Task to carry out: The answer must be every line of the data that holds the word "september".

Data listing:
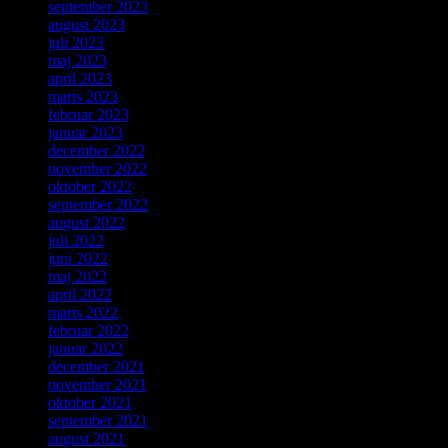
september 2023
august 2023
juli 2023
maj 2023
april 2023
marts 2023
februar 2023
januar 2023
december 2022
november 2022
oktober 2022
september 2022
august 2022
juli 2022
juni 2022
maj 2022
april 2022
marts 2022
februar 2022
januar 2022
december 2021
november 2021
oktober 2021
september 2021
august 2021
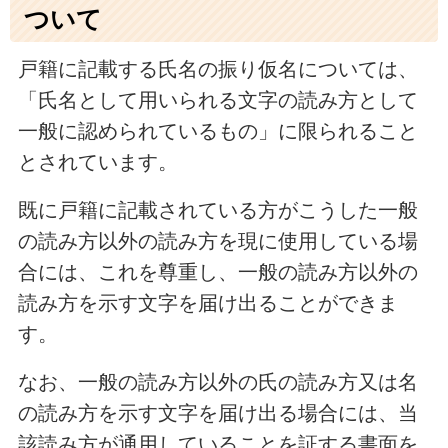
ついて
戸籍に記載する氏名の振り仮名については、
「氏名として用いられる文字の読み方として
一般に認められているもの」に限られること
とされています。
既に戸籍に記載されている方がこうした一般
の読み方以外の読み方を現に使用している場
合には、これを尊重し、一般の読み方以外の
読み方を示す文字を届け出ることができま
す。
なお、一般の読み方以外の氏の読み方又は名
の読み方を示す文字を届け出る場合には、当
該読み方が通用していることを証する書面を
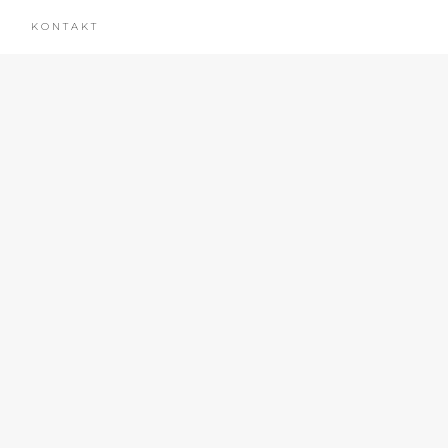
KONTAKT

Response box:
september 2023
september 2022
september 2021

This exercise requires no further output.